Сивков на минуту задумался, но затем отрицательно покачал головой.
— Я этого не допускаю. Все, что было на столе, она предлагала мне с гордостью заботливой хозяйки. Я все пробовал первым, она — за мной. Пепи делала все это как-то чересчур по-мещански, демонстративно: «Вот какая я хозяйка, смотри!» И мы пили из одной и той же бутылки виски. Нет, нет, я не могу вспомнить, ела ли она что-то, что я не пробовал… Разве что до моего приезда! Я застал ее на кухне. Может быть, она что-то и ела до меня. Но зачем, если ей предстоял ужин со мной?
— Этот яд действует от одной до двух минут после принятия. Значит, она проглотила его в вашем присутствии.
— Надеюсь, вы не хотите сказать, что…
— Нет, я только объяснил вам, как действует этот яд Между вами все было в порядке или же раньше случались скандалы?
— Ничего подобного. У нас были самые хорошие отношения.
— Были ли они настолько прекрасными, чтобы это навело Пепи на мысль о браке с вами?
— С Пепи! Но я же женат, у меня ребенок…
— Ну с первой женой развод, потом — новый брак. Так бывает, не правда ли?

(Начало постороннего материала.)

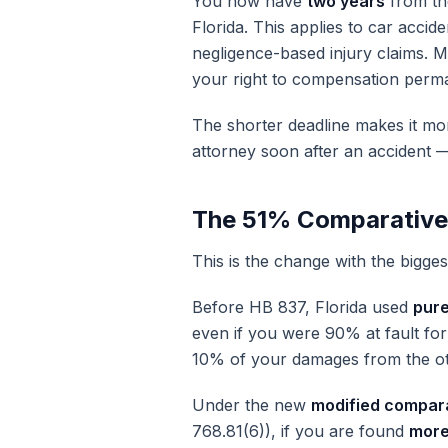
You now have
two years
from the
Florida. This applies to car accide
negligence-based injury claims. M
your right to compensation perma
The shorter deadline makes it mo
attorney soon after an accident —
The 51% Comparative
This is the change with the bigges
Before HB 837, Florida used
pure
even if you were 90% at fault for
10% of your damages from the ot
Under the new
modified compara
768.81(6)), if you are found
more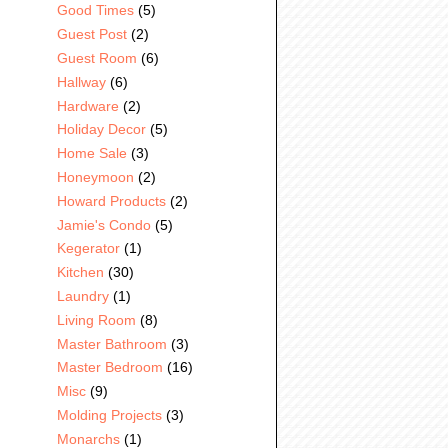
Good Times
(5)
Guest Post
(2)
Guest Room
(6)
Hallway
(6)
Hardware
(2)
Holiday Decor
(5)
Home Sale
(3)
Honeymoon
(2)
Howard Products
(2)
Jamie's Condo
(5)
Kegerator
(1)
Kitchen
(30)
Laundry
(1)
Living Room
(8)
Master Bathroom
(3)
Master Bedroom
(16)
Misc
(9)
Molding Projects
(3)
Monarchs
(1)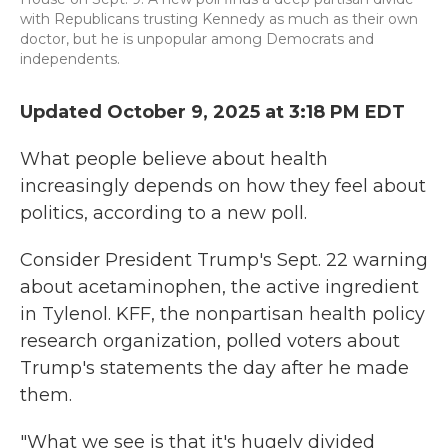
with Republicans trusting Kennedy as much as their own
doctor, but he is unpopular among Democrats and
independents.
Updated October 9, 2025 at 3:18 PM EDT
What people believe about health
increasingly depends on how they feel about
politics, according to a new poll.
Consider President Trump's Sept. 22 warning
about acetaminophen, the active ingredient
in Tylenol. KFF, the nonpartisan health policy
research organization, polled voters about
Trump's statements the day after he made
them.
"What we see is that it's hugely divided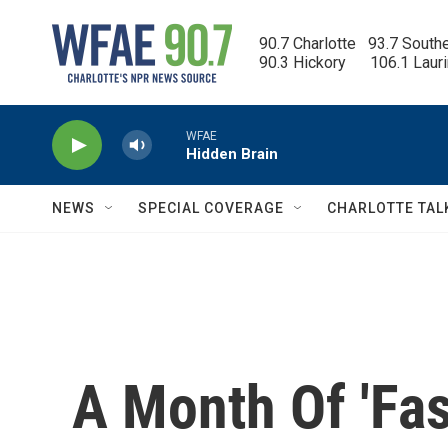
Skip to main content
90.7 Charlotte   93.7 South
90.3 Hickory      106.1 Laur
WFAE
Hidden Brain
NEWS
SPECIAL COVERAGE
CHARLOTTE TAL
A Month Of 'Fas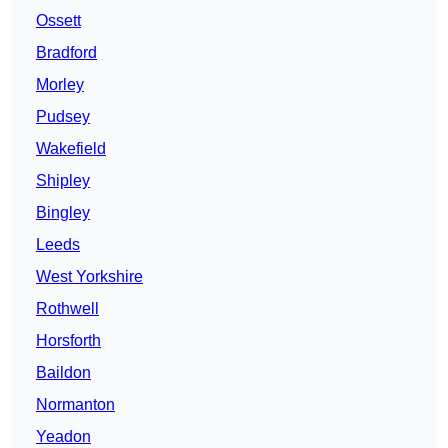
Ossett
Bradford
Morley
Pudsey
Wakefield
Shipley
Bingley
Leeds
West Yorkshire
Rothwell
Horsforth
Baildon
Normanton
Yeadon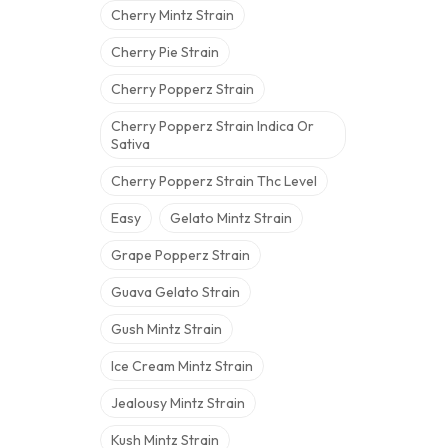
Cherry Mintz Strain
Cherry Pie Strain
Cherry Popperz Strain
Cherry Popperz Strain Indica Or
Sativa
Cherry Popperz Strain Thc Level
Easy
Gelato Mintz Strain
Grape Popperz Strain
Guava Gelato Strain
Gush Mintz Strain
Ice Cream Mintz Strain
Jealousy Mintz Strain
Kush Mintz Strain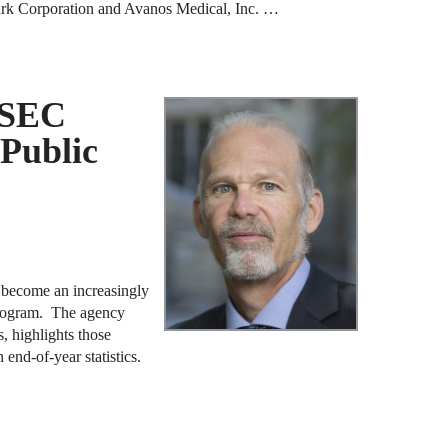
Clark Corporation and Avanos Medical, Inc. …
J
F
J
 SEC
F
 Public
J
D
J
R
e become an increasingly
program. The agency
J
, highlights those
n end-of-year statistics.
D
C
J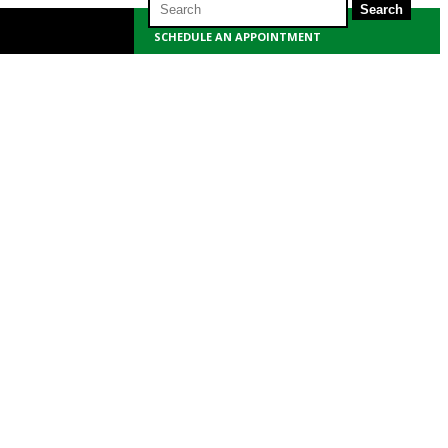
for:
SCHEDULE AN APPOINTMENT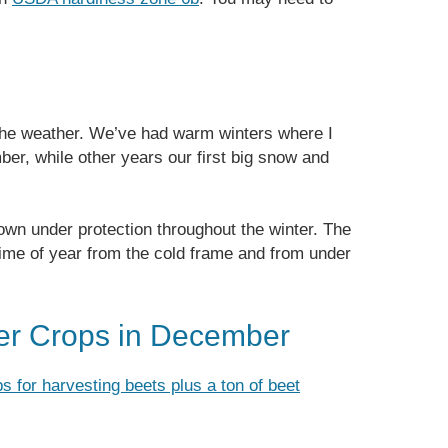
the weather. We’ve had warm winters where I
ber, while other years our first big snow and
wn under protection throughout the winter. The
 time of year from the cold frame and from under
er Crops in December
ps for harvesting beets plus a ton of beet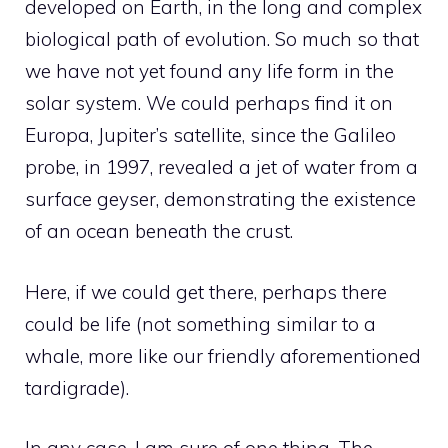
developed on Earth, in the long and complex
biological path of evolution. So much so that
we have not yet found any life form in the
solar system. We could perhaps find it on
Europa, Jupiter’s satellite, since the Galileo
probe, in 1997, revealed a jet of water from a
surface geyser, demonstrating the existence
of an ocean beneath the crust.
Here, if we could get there, perhaps there
could be life (not something similar to a
whale, more like our friendly aforementioned
tardigrade).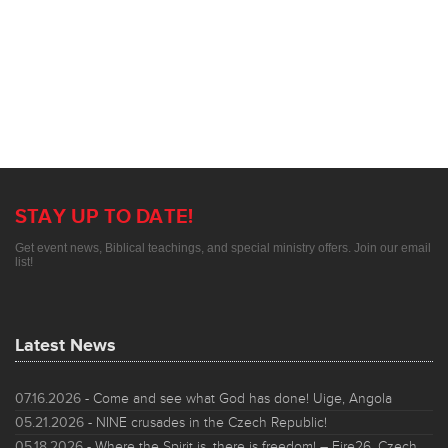
STAY UP TO DATE!
Get event news, Biblical teachings, and special ministry offers. Join our email
list!
Latest News
07.16.2026
- Come and see what God has done! Uige, Angola
05.21.2026
- NINE crusades in the Czech Republic!
05.18.2026
- Where the Spirit is, there is freedom! – Fire26, Czech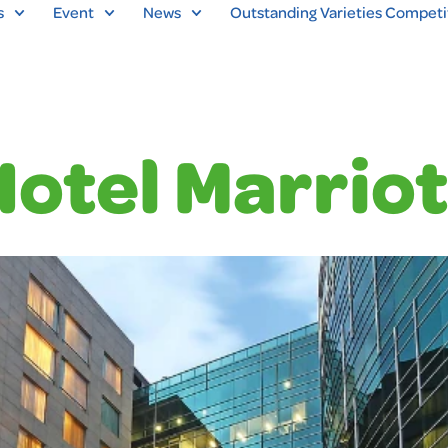
s
Event
News
Outstanding Varieties Competi
Hotel Marriot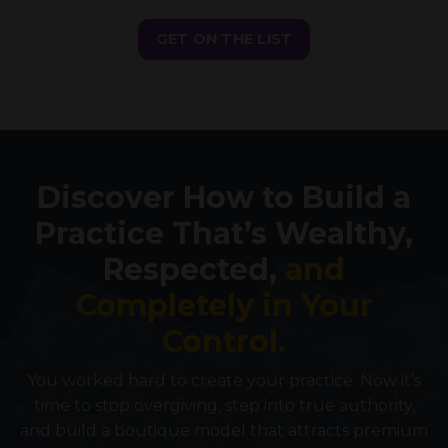
GET ON THE LIST
Discover How to Build a
Practice That’s Wealthy,
Respected,
and
Completely in Your
Control.
You worked hard to create your practice. Now it’s
time to stop overgiving, step into true authority,
and build a boutique model that attracts premium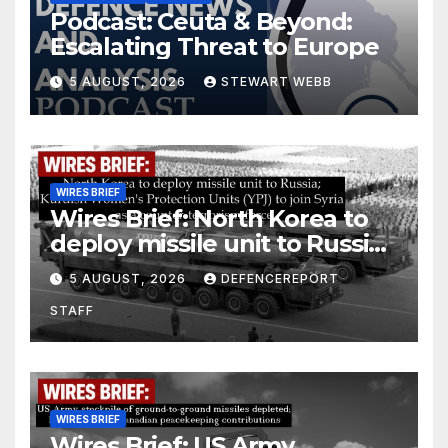
Podcast: Ceuta & Beyond:
Escalating Threat to Europe
5 AUGUST, 2026
STEWART WEBB
WIRES BRIEF
Wires Brief: North Korea to
deploy missile unit to Russia;
Kurdish Women’s Protection
5 AUGUST, 2026
DEFENCEREPORT
Units (YPJ) to join Syria as a
STAFF
counter-terrorism force
WIRES BRIEF
Wires Brief: US Army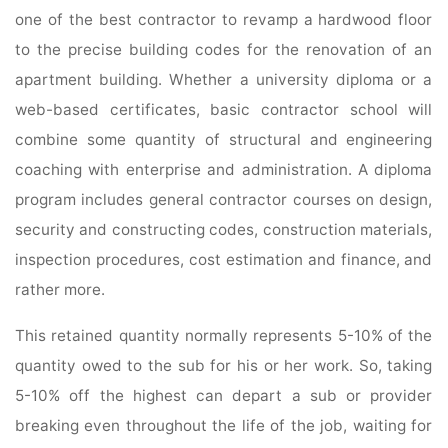
one of the best contractor to revamp a hardwood floor
to the precise building codes for the renovation of an
apartment building. Whether a university diploma or a
web-based certificates, basic contractor school will
combine some quantity of structural and engineering
coaching with enterprise and administration. A diploma
program includes general contractor courses on design,
security and constructing codes, construction materials,
inspection procedures, cost estimation and finance, and
rather more.
This retained quantity normally represents 5-10% of the
quantity owed to the sub for his or her work. So, taking
5-10% off the highest can depart a sub or provider
breaking even throughout the life of the job, waiting for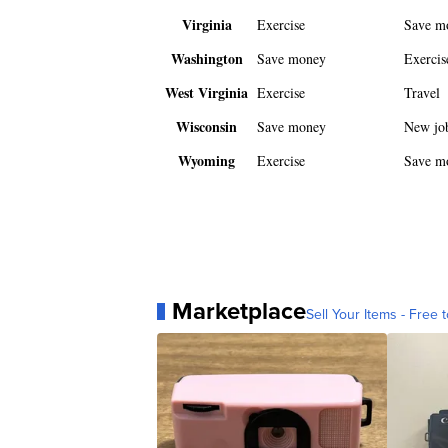
Virginia
Exercise
Save m
Washington
Save money
Exercis
West Virginia
Exercise
Travel
Wisconsin
Save money
New jo
Wyoming
Exercise
Save m
Marketplace
Sell Your Items - Free t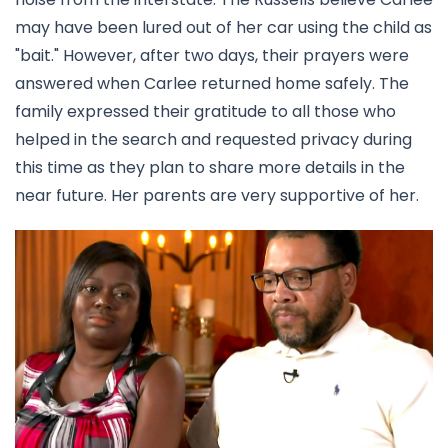
may have been lured out of her car using the child as
"bait." However, after two days, their prayers were
answered when Carlee returned home safely. The
family expressed their gratitude to all those who
helped in the search and requested privacy during
this time as they plan to share more details in the
near future. Her parents are very supportive of her.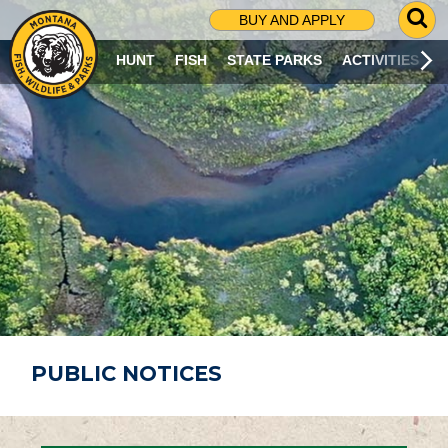
G
BUY AND APPLY
O
T
HUNT
FISH
STATE PARKS
ACTIVITIES
O
S
E
A
R
C
H
P
A
G
E
PUBLIC NOTICES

— Нет, мы никогда не касались этой темы. Разумеется, я и не думал разводиться. А Пепи? Она, может быть, и думала. Вероятно, я ей нравился… Но она никогда не говорила ни слова о нашей женитьбе, ни намеком. Она была гордая женщина. Хотя делала все, чтобы понравиться мне. Возможно, про себя она и думала о таком варианте, но мне ничего не говорила.
— Не помните ли вы, за несколько минут до смерти было ли что-то особенное, что Пепи сделала?
Сивков снова задумался, явно пытаясь что-то вспомнить.
— Ничего. Мы поужинали, встали, выпили еще и начали танцевать. Потом последовали звонки. Пока было темно, мы обнимались… Я ее целовал. Вслед за этим мы продолжали танцевать. Ей стало плохо. Так было. Ничего особенного я не заметил.
— Странно!
— Да, действительно странно. После того, что вы мне сказали, я вижу: она действительно была отравлена… Выходит, что я мог дать ей яд…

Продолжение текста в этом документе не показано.